Mercurial in a corporate environment (migration from CVS)
Stephen Morton
stephen.c.morton at gmail.com
Wed Jan 11 21:35:09 UTC 2012
Thank you Kevin, Dave, Paul and Felix for your helpful replies.
I don't think it makes much sense to do a "see comments below" so I'll just
start fresh. I've taken a little while to read your replies, read up on the
various things you've suggested, write some questions, RTFM and eliminate
the questions that are answered therein, and here's what I've got left.
Some clarifications based on the useful advice:
- Our repository is really not splittable. Right now people check the
whole repository out; and the whole thing, as a consistent changeset, is
required to compile.
- Large files. There are a) some large (for code) code files, and b)
quite a few large-ish binary files of 1-7 MB without many revisions, and c)
a small number of binary files in the 1-7 MB range with lots of revisions.

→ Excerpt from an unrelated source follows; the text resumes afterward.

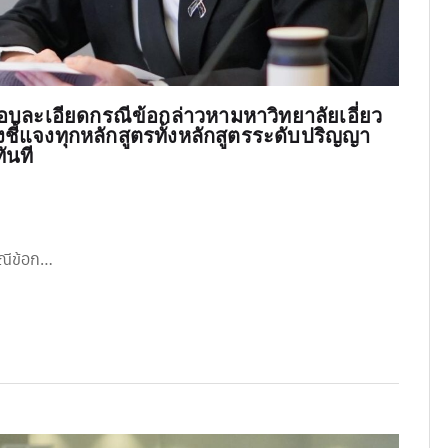
อบละเอียดกรณีข้อกล่าวหามหาวิทยาลัยเอี่ยว
องชี้แจงทุกหลักสูตรทั้งหลักสูตรระดับปริญญา
ันที
รณีข้อก…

On the CVS server, the sum of all revisions of b) are about 10-50 MB each,
with a small number up to 375 MB, and the two files I'm thinking of for c)

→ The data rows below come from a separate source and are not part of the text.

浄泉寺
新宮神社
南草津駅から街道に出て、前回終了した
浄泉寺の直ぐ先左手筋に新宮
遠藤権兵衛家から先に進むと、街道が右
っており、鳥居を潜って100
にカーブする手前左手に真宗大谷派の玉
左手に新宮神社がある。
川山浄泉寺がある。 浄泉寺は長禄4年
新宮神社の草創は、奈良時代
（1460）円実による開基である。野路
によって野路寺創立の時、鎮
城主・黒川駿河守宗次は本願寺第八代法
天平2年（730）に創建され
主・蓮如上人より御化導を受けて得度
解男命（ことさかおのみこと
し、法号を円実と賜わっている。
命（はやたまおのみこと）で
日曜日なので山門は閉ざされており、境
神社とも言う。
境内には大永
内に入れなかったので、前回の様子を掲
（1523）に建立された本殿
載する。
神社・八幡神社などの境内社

are 300 MB and 2 GB for all revisions. None of these are intermediate
objects per se. The binary files are either hardware image binaries, or
certain tools binaries that must be kept in lock-step with the code and are
therefore are in the repository.
- Windows line endings aren't really a problem. Our Windows environment
works well with Unix line endings. (No really, it's mostly cygwin tools or
tools we've compiled ourselves.)
- At least in the conceivable future, everybody will be committing, not
a small inner circle of integrators.
New assumptions
- Branches. Branches will be handled by clones (not named branches) for
major releases. But temporary development branches can be named branches.
We rarely have many devlopment branches --though with Mercurial we may have
more as they're easier to implement-- and they always merge back into the
main trunk, though I suppose their numbers would slowly add up over time.

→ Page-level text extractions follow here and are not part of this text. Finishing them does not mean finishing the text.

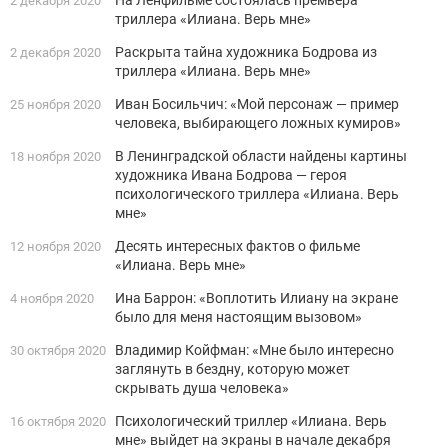
2 декабря 2020
триллера «Илиана. Верь мне»
Раскрыта тайна художника Бодрова из
2 декабря 2020
триллера «Илиана. Верь мне»
Иван Босильчич: «Мой персонаж — пример
25 ноября 2020
человека, выбирающего ложных кумиров»
В Ленинградской области найдены картины
18 ноября 2020
художника Ивана Бодрова — героя
психологического триллера «Илиана. Верь
мне»
Десять интересных фактов о фильме
12 ноября 2020
«Илиана. Верь мне»
Ина Баррон: «Воплотить Илиану на экране
4 ноября 2020
было для меня настоящим вызовом»
Владимир Койфман: «Мне было интересно
30 октября 2020
заглянуть в бездну, которую может
скрывать душа человека»
Психологический триллер «Илиана. Верь
16 октября 2020
мне» выйдет на экраны в начале декабря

My rationale is that a designer's "hg push" could push changes to all
branches which could be a mistake. And named branches would cause massive
history and repository bloat which seems to be a problem for Mercurial. And
having separate repositories will seriously reduce the contention on pushes.
- Diffing. With cloned branches, will need the rdiff extension for
diffing *files* between releases.
- Designer repositories. In order to conserve network BW, and save time,
designers will likely make multiple repositories by cloning existing local
repositories. (Perhaps in the future, they will use MQ, but for now this
more closely mimics existing practice and avoids recompilation when
context-switching at work.) The trouble is that the cloned repos will by
default have their parent as the other local repo. People don't want to do
a double-push just to put their changes to the server. Or double-pull just
to get the latest changes. So I'll probably need to make an
extension/script+alias to do a clone followed by changing the paths.default
value in the hgrc to point back to the central server. I'm surprised there
isn't some existing option to do this.
- Workflow.
- Designers will have multiple local repositories. At least one for each
customer release branch (for back-porting bugs) each of which is a cloned
repository on the central server.
- If they have more than one repository per release, they'll be
encouraged to make local clones using the extension/script+alias as
mentioned above.
- Many designers currently do the equivalent of an "hg pull -u" and
rebuild by cron job nightly. I imagine some will continue to do this.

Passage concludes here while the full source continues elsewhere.